>>

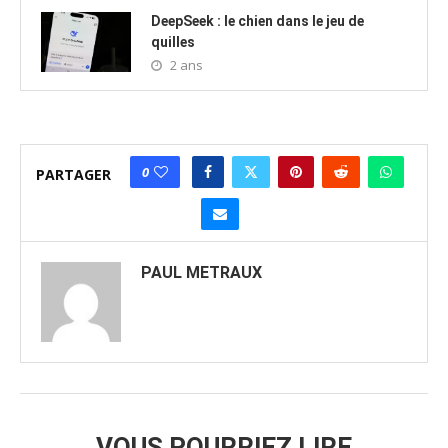
DeepSeek : le chien dans le jeu de
quilles
2 ans
0
PARTAGER
PAUL METRAUX
VOUS POURRIEZ LIRE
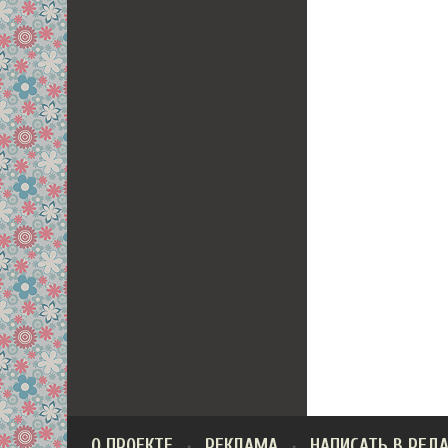
О ПРОЕКТЕ
РЕКЛАМА
НАПИСАТЬ В РЕД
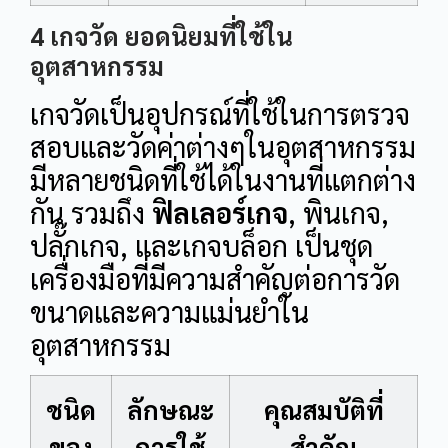
4 เกจวัด ยอดนิยมที่ใช้ใน
อุตสาหกรรม
เกจวัดเป็นอุปกรณ์ที่ใช้ในการตรวจ
สอบและวัดค่าต่างๆในอุตสาหกรรม
มีหลายชนิดที่ใช้ได้ในงานที่แตกต่าง
กัน รวมถึง
ฟิลเลอร์เกจ
, พินเกจ,
ปลั๊กเกจ, และเกจบล็อก เป็นชุด
เครื่องมือที่มีความสำคัญต่อการวัด
ขนาดและความแม่นยำใน
อุตสาหกรรม
ชนิด
ลักษณะ
คุณสมบัติที่
ของ
การใช้
สำคัญ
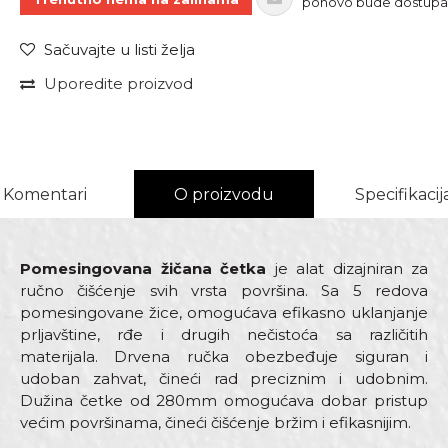
ponovo bude dostup
Sačuvajte u listi želja
Uporedite proizvod
Komentari
O proizvodu
Specifikacij
Pomesingovana žičana četka
je alat dizajniran za
ručno čišćenje svih vrsta površina. Sa 5 redova
pomesingovane žice, omogućava efikasno uklanjanje
prljavštine, rđe i drugih nečistoća sa različitih
materijala. Drvena ručka obezbeđuje siguran i
udoban zahvat, čineći rad preciznim i udobnim.
Dužina četke od 280mm omogućava dobar pristup
većim površinama, čineći čišćenje bržim i efikasnijim.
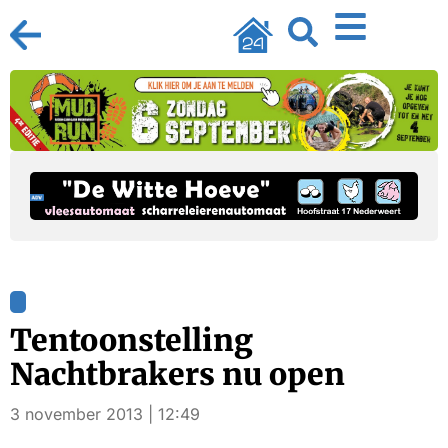
Tentoonstelling
Nachtbrakers nu open
3 november 2013 | 12:49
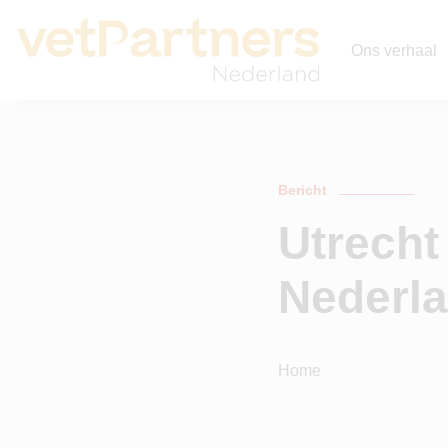
Ons verhaal
Bericht
Utrecht
Nederl
Home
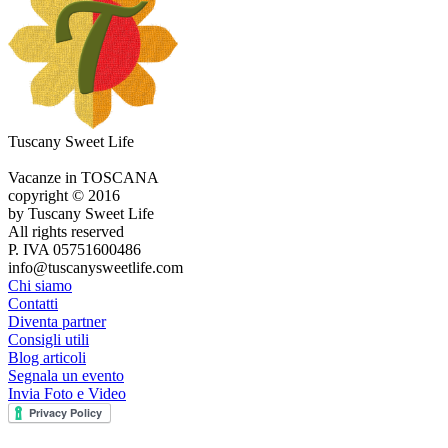
Tuscany Sweet Life
Vacanze in TOSCANA
copyright © 2016
by Tuscany Sweet Life
All rights reserved
P. IVA 05751600486
info@tuscanysweetlife.com
Chi siamo
Contatti
Diventa partner
Consigli utili
Blog articoli
Segnala un evento
Invia Foto e Video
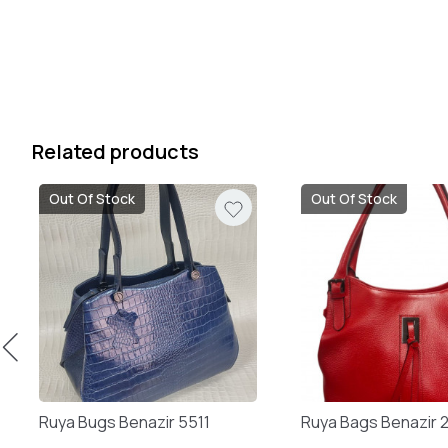
Related products
Out Of Stock
Out Of Stock
Ruya Bugs Benazir 5511
Ruya Bags Benazir 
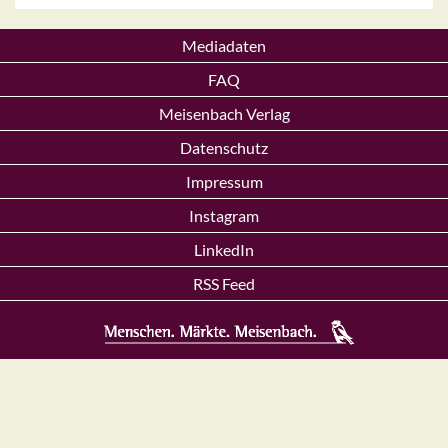
Mediadaten
FAQ
Meisenbach Verlag
Datenschutz
Impressum
Instagram
LinkedIn
RSS Feed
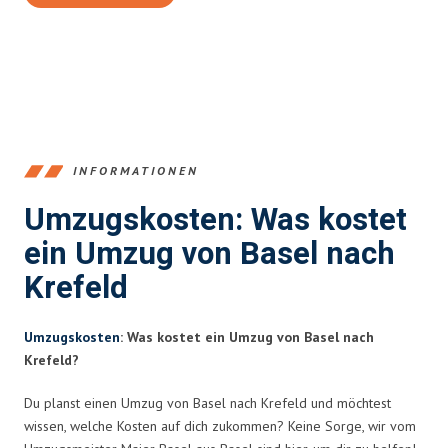
INFORMATIONEN
Umzugskosten: Was kostet
ein Umzug von Basel nach
Krefeld
Umzugskosten
: Was kostet ein Umzug von Basel nach
Krefeld?
Du planst einen Umzug von Basel nach Krefeld und möchtest
wissen, welche Kosten auf dich zukommen? Keine Sorge, wir vom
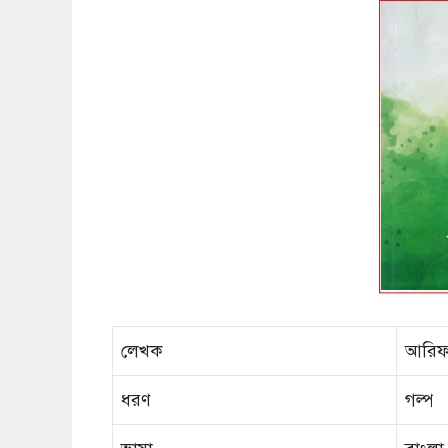
লেখক
আরিফ
ধরণ
গল্প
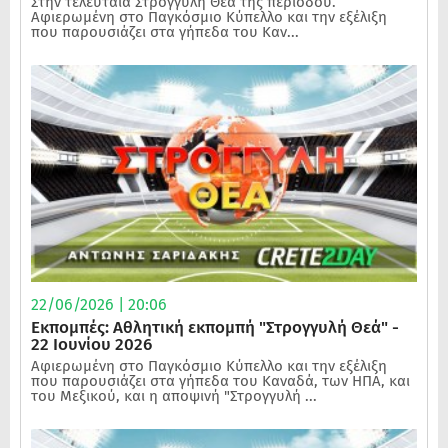
Στην τελευταία Στρογγυλή Θεά της περιόδου.
Αφιερωμένη στο Παγκόσμιο Κύπελλο και την εξέλιξη
που παρουσιάζει στα γήπεδα του Καν...
22/06/2026 | 20:06
Εκπομπές: Αθλητική εκπομπή "Στρογγυλή Θεά" -
22 Ιουνίου 2026
Αφιερωμένη στο Παγκόσμιο Κύπελλο και την εξέλιξη
που παρουσιάζει στα γήπεδα του Καναδά, των ΗΠΑ, και
του Μεξικού, και η αποψινή "Στρογγυλή ...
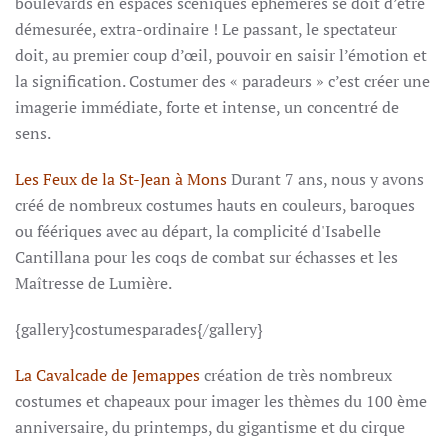
boulevards en espaces scéniques éphémères se doit d’être
démesurée, extra-ordinaire ! Le passant, le spectateur
doit, au premier coup d’œil, pouvoir en saisir l’émotion et
la signification. Costumer des « paradeurs » c’est créer une
imagerie immédiate, forte et intense, un concentré de
sens.
Les Feux de la St-Jean à Mons
Durant 7 ans, nous y avons
créé de nombreux costumes hauts en couleurs, baroques
ou féériques avec au départ, la complicité d'Isabelle
Cantillana pour les coqs de combat sur échasses et les
Maîtresse de Lumière.
{gallery}costumesparades{/gallery}
La Cavalcade de Jemappes
création de très nombreux
costumes et chapeaux pour imager les thèmes du 100 ème
anniversaire, du printemps, du gigantisme et du cirque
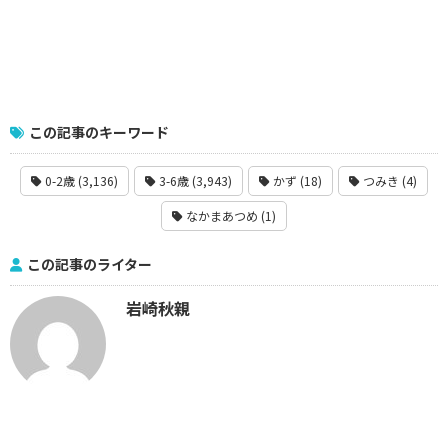
この記事のキーワード
0-2歳 (3,136)
3-6歳 (3,943)
かず (18)
つみき (4)
なかまあつめ (1)
この記事のライター
岩崎秋親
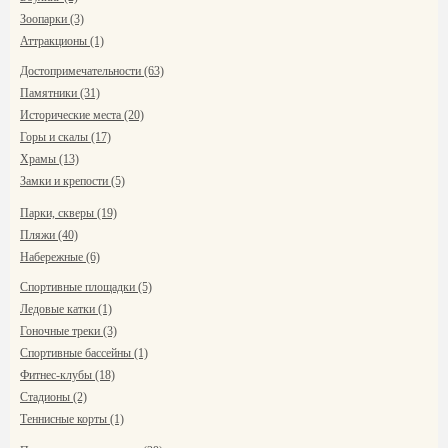
Зоопарки (3)
Аттракционы (1)
Достопримечательности (63)
Памятники (31)
Исторические места (20)
Горы и скалы (17)
Храмы (13)
Замки и крепости (5)
Парки, скверы (19)
Пляжи (40)
Набережные (6)
Спортивные площадки (5)
Ледовые катки (1)
Гоночные треки (3)
Спортивные бассейны (1)
Фитнес-клубы (18)
Стадионы (2)
Теннисные корты (1)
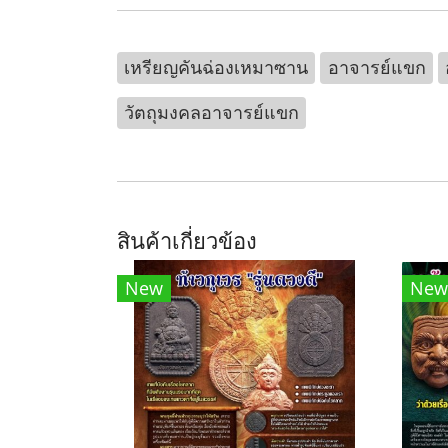
เหรียญคันฉ่องเหมาซาน
อาจารย์แขก
วัตถุมงคลอาจารย์แขก
สินค้าเกี่ยวข้อง
New
New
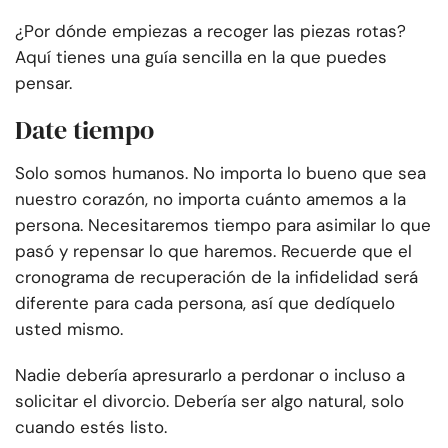
¿Por dónde empiezas a recoger las piezas rotas?
Aquí tienes una guía sencilla en la que puedes
pensar.
Date tiempo
Solo somos humanos. No importa lo bueno que sea
nuestro corazón, no importa cuánto amemos a la
persona. Necesitaremos tiempo para asimilar lo que
pasó y repensar lo que haremos. Recuerde que el
cronograma de recuperación de la infidelidad será
diferente para cada persona, así que dedíquelo
usted mismo.
Nadie debería apresurarlo a perdonar o incluso a
solicitar el divorcio. Debería ser algo natural, solo
cuando estés listo.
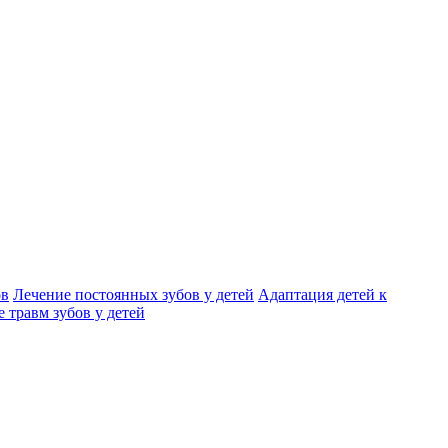
ов
Лечение постоянных зубов у детей
Адаптация детей к
 травм зубов у детей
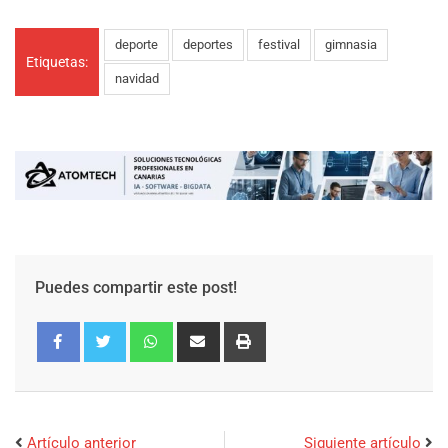
deporte
deportes
festival
gimnasia
Etiquetas:
navidad
Puedes compartir este post!
Artículo anterior
Siguiente artículo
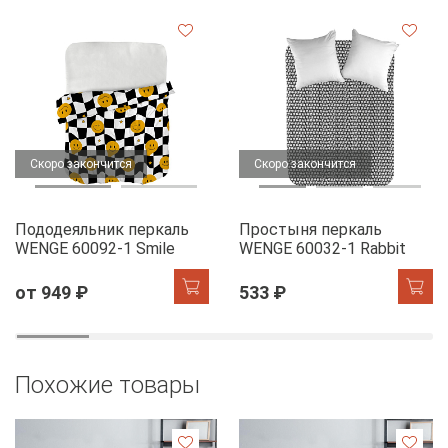
Скоро закончится
Скоро закончится
Пододеяльник перкаль
Простыня перкаль
WENGE 60092-1 Smile
WENGE 60032-1 Rabbit
от 949 ₽
533 ₽
Похожие товары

<<

Scan the records for the string "Спортивные" and report each line where it occurs.

Спортивные площадки (5)
Спортивные бассейны (1)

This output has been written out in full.